= Working data =
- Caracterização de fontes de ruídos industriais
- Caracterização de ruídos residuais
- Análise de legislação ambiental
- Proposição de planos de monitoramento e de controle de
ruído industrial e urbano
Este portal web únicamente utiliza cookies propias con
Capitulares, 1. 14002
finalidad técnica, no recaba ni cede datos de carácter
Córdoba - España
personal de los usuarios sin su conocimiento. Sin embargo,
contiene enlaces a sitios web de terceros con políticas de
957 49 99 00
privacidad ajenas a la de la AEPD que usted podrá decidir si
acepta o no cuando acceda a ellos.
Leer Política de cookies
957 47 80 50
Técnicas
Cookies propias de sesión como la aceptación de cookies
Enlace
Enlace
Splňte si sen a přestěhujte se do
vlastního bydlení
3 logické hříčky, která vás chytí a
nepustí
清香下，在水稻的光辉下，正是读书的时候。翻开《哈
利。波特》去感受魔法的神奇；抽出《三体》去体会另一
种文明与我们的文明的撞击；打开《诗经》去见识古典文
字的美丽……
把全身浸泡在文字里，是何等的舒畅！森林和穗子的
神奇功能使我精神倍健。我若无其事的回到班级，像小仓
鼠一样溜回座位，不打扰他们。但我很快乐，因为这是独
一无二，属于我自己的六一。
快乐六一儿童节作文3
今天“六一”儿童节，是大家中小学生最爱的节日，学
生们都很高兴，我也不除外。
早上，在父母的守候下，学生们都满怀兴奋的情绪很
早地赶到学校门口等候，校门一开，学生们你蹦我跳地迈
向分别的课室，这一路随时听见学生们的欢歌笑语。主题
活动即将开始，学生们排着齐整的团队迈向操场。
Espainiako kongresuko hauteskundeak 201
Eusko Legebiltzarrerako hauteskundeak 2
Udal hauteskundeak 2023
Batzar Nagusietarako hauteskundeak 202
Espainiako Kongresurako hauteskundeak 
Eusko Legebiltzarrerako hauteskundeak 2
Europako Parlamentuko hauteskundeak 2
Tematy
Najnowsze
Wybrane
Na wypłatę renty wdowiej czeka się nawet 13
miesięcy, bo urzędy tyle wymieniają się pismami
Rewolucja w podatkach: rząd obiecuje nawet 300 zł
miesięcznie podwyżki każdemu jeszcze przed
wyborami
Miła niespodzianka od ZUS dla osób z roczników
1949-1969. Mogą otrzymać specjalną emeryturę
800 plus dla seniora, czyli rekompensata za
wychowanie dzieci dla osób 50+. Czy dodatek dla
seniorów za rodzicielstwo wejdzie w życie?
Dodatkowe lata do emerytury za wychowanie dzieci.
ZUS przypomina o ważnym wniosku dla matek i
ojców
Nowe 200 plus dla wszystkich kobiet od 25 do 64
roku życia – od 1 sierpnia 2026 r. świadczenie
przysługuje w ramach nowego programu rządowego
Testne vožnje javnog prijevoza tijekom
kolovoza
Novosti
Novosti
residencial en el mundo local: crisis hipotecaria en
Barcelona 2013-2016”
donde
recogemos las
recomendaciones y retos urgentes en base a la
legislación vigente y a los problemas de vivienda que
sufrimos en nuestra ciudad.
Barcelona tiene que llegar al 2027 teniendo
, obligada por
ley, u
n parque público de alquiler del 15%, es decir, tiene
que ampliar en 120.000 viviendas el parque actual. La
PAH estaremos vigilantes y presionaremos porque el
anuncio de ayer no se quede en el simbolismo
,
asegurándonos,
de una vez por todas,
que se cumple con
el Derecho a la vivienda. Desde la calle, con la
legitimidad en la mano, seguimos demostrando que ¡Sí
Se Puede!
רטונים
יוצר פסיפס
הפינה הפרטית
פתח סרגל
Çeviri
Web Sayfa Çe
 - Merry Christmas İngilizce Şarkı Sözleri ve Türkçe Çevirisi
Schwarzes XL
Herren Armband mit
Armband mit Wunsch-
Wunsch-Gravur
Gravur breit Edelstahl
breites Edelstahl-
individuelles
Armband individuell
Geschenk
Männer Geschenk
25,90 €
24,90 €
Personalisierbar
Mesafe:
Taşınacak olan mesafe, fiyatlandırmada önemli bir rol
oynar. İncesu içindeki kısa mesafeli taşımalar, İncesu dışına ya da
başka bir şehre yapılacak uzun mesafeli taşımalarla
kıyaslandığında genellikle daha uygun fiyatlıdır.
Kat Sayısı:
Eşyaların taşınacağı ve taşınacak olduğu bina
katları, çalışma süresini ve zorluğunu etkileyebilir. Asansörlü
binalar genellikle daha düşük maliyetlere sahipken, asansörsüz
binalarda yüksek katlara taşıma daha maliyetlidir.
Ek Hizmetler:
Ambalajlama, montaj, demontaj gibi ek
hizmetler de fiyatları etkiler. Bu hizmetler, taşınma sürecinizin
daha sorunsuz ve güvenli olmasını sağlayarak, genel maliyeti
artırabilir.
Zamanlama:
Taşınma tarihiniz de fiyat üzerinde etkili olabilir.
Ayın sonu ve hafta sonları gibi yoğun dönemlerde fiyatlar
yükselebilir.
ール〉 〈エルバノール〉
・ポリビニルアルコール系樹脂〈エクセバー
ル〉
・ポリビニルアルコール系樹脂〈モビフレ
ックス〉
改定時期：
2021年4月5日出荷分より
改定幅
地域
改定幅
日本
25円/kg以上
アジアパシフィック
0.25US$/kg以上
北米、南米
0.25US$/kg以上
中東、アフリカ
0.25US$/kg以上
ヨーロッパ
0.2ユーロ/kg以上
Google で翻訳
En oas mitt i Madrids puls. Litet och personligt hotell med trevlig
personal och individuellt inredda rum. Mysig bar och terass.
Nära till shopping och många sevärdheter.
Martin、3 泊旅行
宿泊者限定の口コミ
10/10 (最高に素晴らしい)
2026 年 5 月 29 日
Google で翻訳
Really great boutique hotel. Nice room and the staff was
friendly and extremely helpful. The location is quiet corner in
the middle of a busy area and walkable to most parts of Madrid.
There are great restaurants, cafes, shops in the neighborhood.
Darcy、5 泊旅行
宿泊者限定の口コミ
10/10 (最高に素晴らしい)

= Your assignment =
Show every line of the material above in which "osób" is present.

= Exercise response =
Miła niespodzianka od ZUS dla osób z roczników
wychowanie dzieci dla osób 50+. Czy dodatek dla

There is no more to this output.